Habitantes de áreas urbanas têm alimentação de origem bem diferente nos EUA e na Europa, mostra pesquisa da USP. Carbono e nitrogênio das unhas sugerem que, no país, uso de fertilizante industrial e de ração para animais é bem menos disseminado

Quem mora numa metrópole globalizada do porte de SP pode até achar que tem à mão alimentos dos quatros cantos da Terra, mas não é essa a história que as unhas contam.

As unhas? Sim, de acordo com pesquisadores da USP de Piracicaba.
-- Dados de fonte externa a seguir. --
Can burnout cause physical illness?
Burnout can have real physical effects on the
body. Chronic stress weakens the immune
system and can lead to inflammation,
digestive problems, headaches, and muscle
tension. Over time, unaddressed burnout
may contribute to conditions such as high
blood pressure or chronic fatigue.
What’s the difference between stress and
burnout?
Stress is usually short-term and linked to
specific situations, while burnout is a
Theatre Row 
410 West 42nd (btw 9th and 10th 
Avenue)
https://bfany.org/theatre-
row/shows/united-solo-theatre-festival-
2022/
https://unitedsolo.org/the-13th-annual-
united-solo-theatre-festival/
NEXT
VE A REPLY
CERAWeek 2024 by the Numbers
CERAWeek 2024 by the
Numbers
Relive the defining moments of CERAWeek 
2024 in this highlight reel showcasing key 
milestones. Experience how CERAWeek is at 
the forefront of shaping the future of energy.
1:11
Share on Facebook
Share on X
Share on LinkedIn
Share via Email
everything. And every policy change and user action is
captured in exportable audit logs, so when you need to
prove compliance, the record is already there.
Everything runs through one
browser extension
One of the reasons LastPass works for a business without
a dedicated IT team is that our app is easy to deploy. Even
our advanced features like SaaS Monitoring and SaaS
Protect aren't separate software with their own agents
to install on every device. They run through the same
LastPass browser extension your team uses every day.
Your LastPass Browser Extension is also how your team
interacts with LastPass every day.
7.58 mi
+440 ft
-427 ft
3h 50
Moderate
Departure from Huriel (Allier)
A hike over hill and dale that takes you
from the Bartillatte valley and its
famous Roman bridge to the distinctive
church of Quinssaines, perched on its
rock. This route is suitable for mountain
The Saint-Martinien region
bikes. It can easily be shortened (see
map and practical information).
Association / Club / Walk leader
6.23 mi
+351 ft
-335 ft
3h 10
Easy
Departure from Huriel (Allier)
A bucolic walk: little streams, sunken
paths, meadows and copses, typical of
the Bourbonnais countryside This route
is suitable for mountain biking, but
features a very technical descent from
Eles usaram as unhas humanas para mostrar que cada região do planeta ainda usa principalmente alimentos da vizinhança, produzidos de maneiras diferentes, apesar da impressão de que hoje se vive num supermercado global.

A bióloga Gabriela Nardoto, que atualmente faz pós-doutorado na USP, conta que a descoberta começou com uma brincadeira em sala de aula, durante o curso ministrado por seu orientador, Luiz Martinelli.

"Ele sugeriu que a gente coletasse as unhas das pessoas e visse onde cada uma se encaixaria, testando se os vegetarianos realmente não comiam carne, por exemplo", diz ela.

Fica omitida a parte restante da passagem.